Razões de Veto ao Projeto de Lei nº 547/06
OF ATL nº 12/09
Ref.: Ofício SGP-23 nº 00083/2009
Senhor Presidente
Reporto-me ao ofício em epígrafe, por meio do qual Vossa Excelência encaminhou à sanção cópia autêntica da lei decretada por essa Egrégia Câmara, em sessão de 16 de dezembro de 2008, relativa ao Projeto de Lei nº 547/06, de autoria do Vereador Aurélio Nomura.
A propositura aprovada institui trabalho de conscientização sobre a importância da doação de órgãos nas escolas da Rede Municipal de Ensino, o qual deverá ser praticado na semana referente ao Dia Municipal do Doador de Órgãos para Transplantes, mediante a realização de atividades pelos alunos matriculados nas unidades do Ensino Fundamental, a serem desenvolvidas preferencialmente por professor da área de ciências ou biologia, nos moldes minudentemente descritos no inciso II de seu artigo 1º.
Não obstante o meritório intuito da iniciativa, que pretende tornar a escola a propagadora, esclarecedora e divulgadora da relevância do tema, conforme declinado pelo autor na respectiva justificativa, a medida já se acha devidamente disciplinada na esfera municipal, impondo-se, assim, seu veto total, por inconstitucionalidade e ilegalidade, nos termos das considerações a seguir aduzidas.
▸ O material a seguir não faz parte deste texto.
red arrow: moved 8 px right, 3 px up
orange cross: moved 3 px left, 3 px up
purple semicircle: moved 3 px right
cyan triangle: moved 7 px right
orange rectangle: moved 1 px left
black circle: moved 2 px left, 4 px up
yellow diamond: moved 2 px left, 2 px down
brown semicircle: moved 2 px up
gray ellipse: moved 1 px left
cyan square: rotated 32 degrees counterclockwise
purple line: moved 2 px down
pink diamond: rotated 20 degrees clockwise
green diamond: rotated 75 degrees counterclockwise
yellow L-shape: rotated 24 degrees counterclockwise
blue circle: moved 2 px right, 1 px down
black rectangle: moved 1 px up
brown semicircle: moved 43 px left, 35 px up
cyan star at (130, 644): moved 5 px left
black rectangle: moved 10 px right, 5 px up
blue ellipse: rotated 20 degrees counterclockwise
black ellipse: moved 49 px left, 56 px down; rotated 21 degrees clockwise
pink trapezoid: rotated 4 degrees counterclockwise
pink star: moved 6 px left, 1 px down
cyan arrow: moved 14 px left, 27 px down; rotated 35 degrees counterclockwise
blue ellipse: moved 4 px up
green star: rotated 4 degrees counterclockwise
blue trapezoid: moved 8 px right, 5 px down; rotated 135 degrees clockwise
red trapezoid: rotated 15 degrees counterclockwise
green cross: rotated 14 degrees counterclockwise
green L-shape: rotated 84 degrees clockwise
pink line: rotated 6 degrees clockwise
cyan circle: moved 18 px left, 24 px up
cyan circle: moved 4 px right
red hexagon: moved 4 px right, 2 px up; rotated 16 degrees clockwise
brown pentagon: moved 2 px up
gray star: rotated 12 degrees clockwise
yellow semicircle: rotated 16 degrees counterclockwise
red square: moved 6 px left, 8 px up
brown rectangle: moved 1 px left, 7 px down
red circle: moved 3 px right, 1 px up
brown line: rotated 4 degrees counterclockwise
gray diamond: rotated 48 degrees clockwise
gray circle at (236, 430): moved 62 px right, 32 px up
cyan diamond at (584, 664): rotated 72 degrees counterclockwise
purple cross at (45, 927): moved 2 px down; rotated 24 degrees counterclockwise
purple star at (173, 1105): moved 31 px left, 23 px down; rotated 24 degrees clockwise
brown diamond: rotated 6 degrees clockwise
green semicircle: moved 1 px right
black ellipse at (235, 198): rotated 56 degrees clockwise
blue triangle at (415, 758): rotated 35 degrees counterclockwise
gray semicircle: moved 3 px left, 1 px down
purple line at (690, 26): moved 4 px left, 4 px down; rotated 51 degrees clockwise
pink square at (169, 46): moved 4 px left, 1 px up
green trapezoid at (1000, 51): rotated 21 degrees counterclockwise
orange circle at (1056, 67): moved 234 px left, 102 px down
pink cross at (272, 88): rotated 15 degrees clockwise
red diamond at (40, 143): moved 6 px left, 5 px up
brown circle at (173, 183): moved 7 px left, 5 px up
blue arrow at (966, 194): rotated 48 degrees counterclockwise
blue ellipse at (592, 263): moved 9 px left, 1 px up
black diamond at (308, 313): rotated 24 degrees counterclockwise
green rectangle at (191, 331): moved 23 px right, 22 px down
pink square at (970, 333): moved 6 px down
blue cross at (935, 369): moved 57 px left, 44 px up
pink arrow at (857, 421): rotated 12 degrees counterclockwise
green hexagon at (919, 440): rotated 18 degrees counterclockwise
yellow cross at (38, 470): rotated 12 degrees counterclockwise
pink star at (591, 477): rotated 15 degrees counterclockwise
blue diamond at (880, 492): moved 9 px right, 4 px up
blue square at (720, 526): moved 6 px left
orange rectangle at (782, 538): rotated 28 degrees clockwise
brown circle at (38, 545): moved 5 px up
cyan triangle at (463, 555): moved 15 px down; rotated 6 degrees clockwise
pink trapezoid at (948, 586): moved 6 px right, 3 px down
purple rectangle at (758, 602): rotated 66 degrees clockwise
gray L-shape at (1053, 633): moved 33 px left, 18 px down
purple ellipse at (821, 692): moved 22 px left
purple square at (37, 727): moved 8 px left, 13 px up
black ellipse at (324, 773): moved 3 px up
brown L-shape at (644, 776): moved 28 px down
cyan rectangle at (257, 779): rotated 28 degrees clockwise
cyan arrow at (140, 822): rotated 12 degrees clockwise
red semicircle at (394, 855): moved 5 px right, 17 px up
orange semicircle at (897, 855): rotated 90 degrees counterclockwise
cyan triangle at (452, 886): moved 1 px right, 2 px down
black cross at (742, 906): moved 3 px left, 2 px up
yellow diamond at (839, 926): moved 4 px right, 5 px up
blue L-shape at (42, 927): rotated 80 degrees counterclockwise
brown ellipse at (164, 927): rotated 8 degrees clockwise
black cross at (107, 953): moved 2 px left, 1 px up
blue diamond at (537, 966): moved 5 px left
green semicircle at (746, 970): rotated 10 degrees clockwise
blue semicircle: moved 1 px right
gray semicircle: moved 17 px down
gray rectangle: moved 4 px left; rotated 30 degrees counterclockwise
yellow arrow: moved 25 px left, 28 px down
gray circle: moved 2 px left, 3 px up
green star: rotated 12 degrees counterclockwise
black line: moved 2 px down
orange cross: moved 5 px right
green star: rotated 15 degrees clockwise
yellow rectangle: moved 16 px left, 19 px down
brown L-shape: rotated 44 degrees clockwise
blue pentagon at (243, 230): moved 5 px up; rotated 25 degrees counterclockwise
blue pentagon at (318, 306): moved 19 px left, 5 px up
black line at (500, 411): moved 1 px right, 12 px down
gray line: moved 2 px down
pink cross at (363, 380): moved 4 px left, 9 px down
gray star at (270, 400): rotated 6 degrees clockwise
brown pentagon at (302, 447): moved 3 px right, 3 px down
De fato, o assunto objeto da propositura em apreço encontra-se inteiramente abarcado pela Lei nº 13.685, de 19 de dezembro de 2003, a qual institui, no Município de São Paulo, o “Dia Municipal do Doador de Órgãos para Transplantes” e a “Semana de Incentivo à Doação de Órgãos para Transplantes”, que integram também o Calendário de Eventos da Cidade de São Paulo, nos termos da Lei nº 14.485, de 19 de julho de 2007.
Cabe destacar que a Lei nº 13.685, de 2003, estabelece, no parágrafo único de seu artigo 1º, que a semana supracitada é dedicada à realização de eventos culturais, palestras, cartazes, folhetos educativos, trabalhos escolares e campanhas, contemplando plenamente o trabalho de conscientização a que se referem o “caput” e o inciso I do artigo 1º do texto aprovado, do que deflui sua desconformidade com a norma estampada no inciso IV do artigo 4º da Lei Complementar Federal nº 95, de 26 de fevereiro de 1998.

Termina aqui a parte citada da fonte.